— DIRECTIONS FOR THIS TASK —
Images do not belong in the copy. Retype the entries exactly.

— DATASET RECORDS —
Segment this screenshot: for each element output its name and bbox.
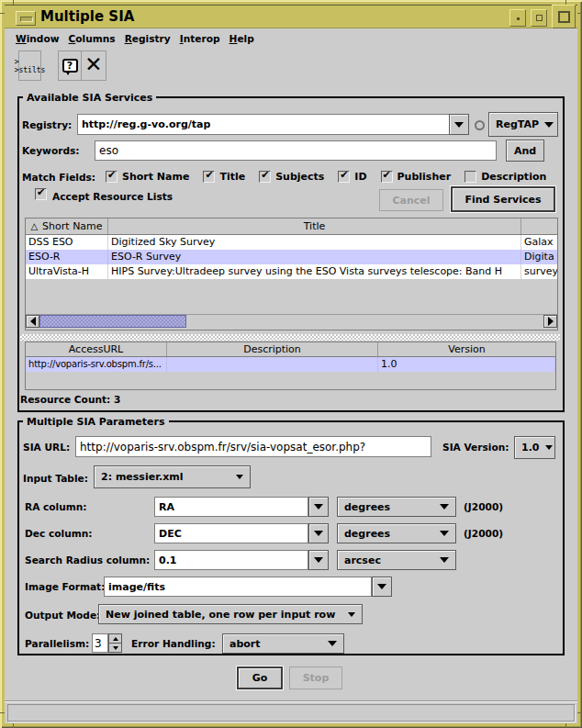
scroll-right-button[interactable] xyxy=(543,315,557,328)
table-cell[interactable]: DSS ESO xyxy=(26,235,108,250)
dec-column-label: Dec column: xyxy=(25,528,93,539)
menu-item-help[interactable]: Help xyxy=(225,33,259,44)
menu-item-interop[interactable]: Interop xyxy=(175,33,225,44)
ra-epoch-label: (J2000) xyxy=(464,501,503,512)
stop-button[interactable]: Stop xyxy=(289,666,342,689)
status-bar xyxy=(7,704,575,722)
go-button[interactable]: Go xyxy=(237,666,283,689)
keywords-label: Keywords: xyxy=(22,145,80,156)
table-cell[interactable]: http://voparis-srv.obspm.fr/s... xyxy=(26,357,167,372)
checkbox[interactable] xyxy=(203,171,215,183)
table-row[interactable]: UltraVista-HHIPS Survey:Ultradeep survey… xyxy=(26,264,557,279)
parallelism-label: Parallelism: xyxy=(25,638,89,649)
dec-unit-combo[interactable]: degrees xyxy=(337,523,456,543)
table-cell[interactable]: survey xyxy=(521,264,558,279)
match-field-subjects[interactable]: Subjects xyxy=(259,171,324,183)
scrollbar-thumb[interactable] xyxy=(39,315,186,328)
close-button[interactable] xyxy=(552,5,576,28)
registry-mode-combo[interactable]: RegTAP xyxy=(488,112,558,137)
output-mode-combo[interactable]: New joined table, one row per input row xyxy=(98,604,363,624)
match-field-description[interactable]: Description xyxy=(464,171,546,183)
sia-url-label: SIA URL: xyxy=(23,442,70,453)
checkbox[interactable] xyxy=(381,171,393,183)
match-field-title[interactable]: Title xyxy=(203,171,245,183)
scrollbar-track[interactable] xyxy=(186,315,543,328)
table-cell[interactable]: Digitized Sky Survey xyxy=(108,235,521,250)
ra-unit-combo[interactable]: degrees xyxy=(337,497,456,517)
table-row[interactable]: DSS ESODigitized Sky SurveyGalax xyxy=(26,235,557,250)
registry-busy-indicator xyxy=(475,120,485,130)
column-header[interactable] xyxy=(521,218,558,234)
checkbox[interactable] xyxy=(106,171,118,183)
stilts-icon: >>stilts xyxy=(15,58,46,74)
dec-column-input[interactable]: DEC xyxy=(154,523,308,543)
image-format-input[interactable]: image/fits xyxy=(104,577,372,597)
stilts-button[interactable]: >>stilts xyxy=(18,50,41,81)
match-field-id[interactable]: ID xyxy=(338,171,366,183)
table-cell[interactable]: Digita xyxy=(521,250,558,264)
menu-item-columns[interactable]: Columns xyxy=(64,33,120,44)
column-header[interactable]: △Short Name xyxy=(26,218,108,234)
dec-column-dropdown-button[interactable] xyxy=(308,523,329,543)
window-menu-icon[interactable] xyxy=(16,11,36,26)
ra-column-input[interactable]: RA xyxy=(154,497,308,517)
search-radius-label: Search Radius column: xyxy=(25,554,150,566)
checkbox[interactable] xyxy=(338,171,350,183)
menu-item-registry[interactable]: Registry xyxy=(120,33,175,44)
table-cell[interactable]: ESO-R xyxy=(26,250,108,264)
title-bar[interactable]: Multiple SIA xyxy=(5,5,577,28)
checkbox[interactable] xyxy=(259,171,271,183)
input-table-label: Input Table: xyxy=(23,473,88,484)
table-row[interactable]: http://voparis-srv.obspm.fr/s...1.0 xyxy=(26,357,555,372)
find-services-button[interactable]: Find Services xyxy=(451,186,555,212)
resource-count: Resource Count: 3 xyxy=(20,394,120,405)
checkbox-label: Short Name xyxy=(122,171,189,183)
column-header[interactable]: AccessURL xyxy=(26,342,167,356)
maximize-button[interactable] xyxy=(531,9,547,27)
registry-dropdown-button[interactable] xyxy=(449,114,469,135)
match-field-short-name[interactable]: Short Name xyxy=(106,171,189,183)
column-header[interactable]: Title xyxy=(108,218,521,234)
column-header[interactable]: Version xyxy=(378,342,555,356)
radius-unit-combo[interactable]: arcsec xyxy=(337,550,456,570)
search-radius-input[interactable]: 0.1 xyxy=(154,550,308,570)
table-empty-area xyxy=(26,279,557,314)
table-cell[interactable]: 1.0 xyxy=(378,357,555,372)
checkbox-label: Publisher xyxy=(397,171,452,183)
ra-column-dropdown-button[interactable] xyxy=(308,497,329,517)
registry-input[interactable]: http://reg.g-vo.org/tap xyxy=(77,114,450,135)
match-field-publisher[interactable]: Publisher xyxy=(381,171,452,183)
table-cell[interactable]: HIPS Survey:Ultradeep survey using the E… xyxy=(108,264,521,279)
parallelism-spinner-value[interactable]: 3 xyxy=(92,633,108,653)
table-cell[interactable] xyxy=(167,357,378,372)
search-radius-dropdown-button[interactable] xyxy=(308,550,329,570)
detail-table: AccessURLDescriptionVersionhttp://vopari… xyxy=(25,342,556,390)
menu-item-window[interactable]: Window xyxy=(11,33,64,44)
cancel-button[interactable]: Cancel xyxy=(379,189,443,211)
table-cell[interactable]: ESO-R Survey xyxy=(108,250,521,264)
input-table-combo[interactable]: 2: messier.xml xyxy=(94,465,251,488)
and-button[interactable]: And xyxy=(506,140,544,162)
accept-resource-lists-checkbox[interactable] xyxy=(35,188,47,200)
parallelism-spinner-down[interactable] xyxy=(108,643,122,653)
error-handling-combo[interactable]: abort xyxy=(222,633,344,654)
checkbox[interactable] xyxy=(464,171,476,183)
sia-version-combo[interactable]: 1.0 xyxy=(514,436,555,459)
table-cell[interactable]: UltraVista-H xyxy=(26,264,108,279)
horizontal-scrollbar[interactable] xyxy=(26,314,557,328)
split-divider[interactable] xyxy=(20,334,560,341)
column-header[interactable]: Description xyxy=(167,342,378,356)
scroll-left-button[interactable] xyxy=(26,315,39,328)
frame-grip xyxy=(13,0,14,5)
sia-url-input[interactable]: http://voparis-srv.obspm.fr/srv/sia-vops… xyxy=(75,436,431,457)
table-row[interactable]: ESO-RESO-R SurveyDigita xyxy=(26,250,557,264)
image-format-dropdown-button[interactable] xyxy=(372,577,392,597)
registry-label: Registry: xyxy=(22,119,72,130)
minimize-button[interactable] xyxy=(509,9,526,27)
keywords-input[interactable]: eso xyxy=(95,140,497,161)
table-cell[interactable]: Galax xyxy=(521,235,558,250)
help-button[interactable]: ? xyxy=(58,50,82,81)
window-close-button[interactable]: ✕ xyxy=(81,50,106,81)
sia-version-label: SIA Version: xyxy=(442,442,509,453)
close-icon: ✕ xyxy=(84,54,102,75)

— RESULT BELOW —
Segment this screenshot: for each element output its name and bbox.
scroll-right-button[interactable] xyxy=(543,315,557,328)
table-cell[interactable]: DSS ESO xyxy=(26,235,108,250)
dec-column-label: Dec column: xyxy=(25,528,93,539)
menu-item-help[interactable]: Help xyxy=(225,33,259,44)
menu-item-interop[interactable]: Interop xyxy=(175,33,225,44)
ra-epoch-label: (J2000) xyxy=(464,501,503,512)
stop-button[interactable]: Stop xyxy=(289,666,342,689)
status-bar xyxy=(7,704,575,722)
go-button[interactable]: Go xyxy=(237,666,283,689)
keywords-label: Keywords: xyxy=(22,145,80,156)
table-cell[interactable]: http://voparis-srv.obspm.fr/s... xyxy=(26,357,167,372)
checkbox[interactable] xyxy=(203,171,215,183)
table-row[interactable]: UltraVista-HHIPS Survey:Ultradeep survey… xyxy=(26,264,557,279)
parallelism-label: Parallelism: xyxy=(25,638,89,649)
dec-unit-combo[interactable]: degrees xyxy=(337,523,456,543)
table-cell[interactable]: survey xyxy=(521,264,558,279)
match-field-subjects[interactable]: Subjects xyxy=(259,171,324,183)
scrollbar-thumb[interactable] xyxy=(39,315,186,328)
close-button[interactable] xyxy=(552,5,576,28)
registry-mode-combo[interactable]: RegTAP xyxy=(488,112,558,137)
output-mode-combo[interactable]: New joined table, one row per input row xyxy=(98,604,363,624)
match-field-description[interactable]: Description xyxy=(464,171,546,183)
sia-url-label: SIA URL: xyxy=(23,442,70,453)
checkbox[interactable] xyxy=(381,171,393,183)
match-field-title[interactable]: Title xyxy=(203,171,245,183)
scrollbar-track[interactable] xyxy=(186,315,543,328)
table-cell[interactable]: Digitized Sky Survey xyxy=(108,235,521,250)
ra-unit-combo[interactable]: degrees xyxy=(337,497,456,517)
table-row[interactable]: DSS ESODigitized Sky SurveyGalax xyxy=(26,235,557,250)
registry-busy-indicator xyxy=(475,120,485,130)
column-header[interactable] xyxy=(521,218,558,234)
checkbox[interactable] xyxy=(106,171,118,183)
stilts-icon: >>stilts xyxy=(15,58,46,74)
dec-column-input[interactable]: DEC xyxy=(154,523,308,543)
image-format-input[interactable]: image/fits xyxy=(104,577,372,597)
stilts-button[interactable]: >>stilts xyxy=(18,50,41,81)
match-field-id[interactable]: ID xyxy=(338,171,366,183)
table-cell[interactable]: Digita xyxy=(521,250,558,264)
menu-item-columns[interactable]: Columns xyxy=(64,33,120,44)
column-header[interactable]: △Short Name xyxy=(26,218,108,234)
dec-column-dropdown-button[interactable] xyxy=(308,523,329,543)
window-menu-icon[interactable] xyxy=(16,11,36,26)
ra-column-input[interactable]: RA xyxy=(154,497,308,517)
search-radius-label: Search Radius column: xyxy=(25,554,150,566)
checkbox[interactable] xyxy=(338,171,350,183)
menu-item-registry[interactable]: Registry xyxy=(120,33,175,44)
table-cell[interactable]: ESO-R xyxy=(26,250,108,264)
title-bar[interactable]: Multiple SIA xyxy=(5,5,577,28)
checkbox[interactable] xyxy=(259,171,271,183)
input-table-label: Input Table: xyxy=(23,473,88,484)
table-row[interactable]: http://voparis-srv.obspm.fr/s...1.0 xyxy=(26,357,555,372)
find-services-button[interactable]: Find Services xyxy=(451,186,555,212)
resource-count: Resource Count: 3 xyxy=(20,394,120,405)
checkbox-label: Short Name xyxy=(122,171,189,183)
column-header[interactable]: AccessURL xyxy=(26,342,167,356)
maximize-button[interactable] xyxy=(531,9,547,27)
registry-dropdown-button[interactable] xyxy=(449,114,469,135)
match-field-short-name[interactable]: Short Name xyxy=(106,171,189,183)
column-header[interactable]: Title xyxy=(108,218,521,234)
column-header[interactable]: Version xyxy=(378,342,555,356)
radius-unit-combo[interactable]: arcsec xyxy=(337,550,456,570)
search-radius-input[interactable]: 0.1 xyxy=(154,550,308,570)
table-empty-area xyxy=(26,279,557,314)
table-cell[interactable]: 1.0 xyxy=(378,357,555,372)
checkbox-label: Publisher xyxy=(397,171,452,183)
ra-column-dropdown-button[interactable] xyxy=(308,497,329,517)
registry-input[interactable]: http://reg.g-vo.org/tap xyxy=(77,114,450,135)
match-field-publisher[interactable]: Publisher xyxy=(381,171,452,183)
table-cell[interactable]: HIPS Survey:Ultradeep survey using the E… xyxy=(108,264,521,279)
parallelism-spinner-value[interactable]: 3 xyxy=(92,633,108,653)
table-cell[interactable] xyxy=(167,357,378,372)
search-radius-dropdown-button[interactable] xyxy=(308,550,329,570)
detail-table: AccessURLDescriptionVersionhttp://vopari… xyxy=(25,342,556,390)
menu-item-window[interactable]: Window xyxy=(11,33,64,44)
cancel-button[interactable]: Cancel xyxy=(379,189,443,211)
table-cell[interactable]: ESO-R Survey xyxy=(108,250,521,264)
input-table-combo[interactable]: 2: messier.xml xyxy=(94,465,251,488)
and-button[interactable]: And xyxy=(506,140,544,162)
accept-resource-lists-checkbox[interactable] xyxy=(35,188,47,200)
parallelism-spinner-down[interactable] xyxy=(108,643,122,653)
error-handling-combo[interactable]: abort xyxy=(222,633,344,654)
checkbox[interactable] xyxy=(464,171,476,183)
sia-version-combo[interactable]: 1.0 xyxy=(514,436,555,459)
table-cell[interactable]: UltraVista-H xyxy=(26,264,108,279)
horizontal-scrollbar[interactable] xyxy=(26,314,557,328)
split-divider[interactable] xyxy=(20,334,560,341)
column-header[interactable]: Description xyxy=(167,342,378,356)
scroll-left-button[interactable] xyxy=(26,315,39,328)
frame-grip xyxy=(13,0,14,5)
sia-url-input[interactable]: http://voparis-srv.obspm.fr/srv/sia-vops… xyxy=(75,436,431,457)
table-row[interactable]: ESO-RESO-R SurveyDigita xyxy=(26,250,557,264)
image-format-dropdown-button[interactable] xyxy=(372,577,392,597)
registry-label: Registry: xyxy=(22,119,72,130)
minimize-button[interactable] xyxy=(509,9,526,27)
keywords-input[interactable]: eso xyxy=(95,140,497,161)
table-cell[interactable]: Galax xyxy=(521,235,558,250)
help-button[interactable]: ? xyxy=(58,50,82,81)
window-close-button[interactable]: ✕ xyxy=(81,50,106,81)
sia-version-label: SIA Version: xyxy=(442,442,509,453)
close-icon: ✕ xyxy=(84,54,102,75)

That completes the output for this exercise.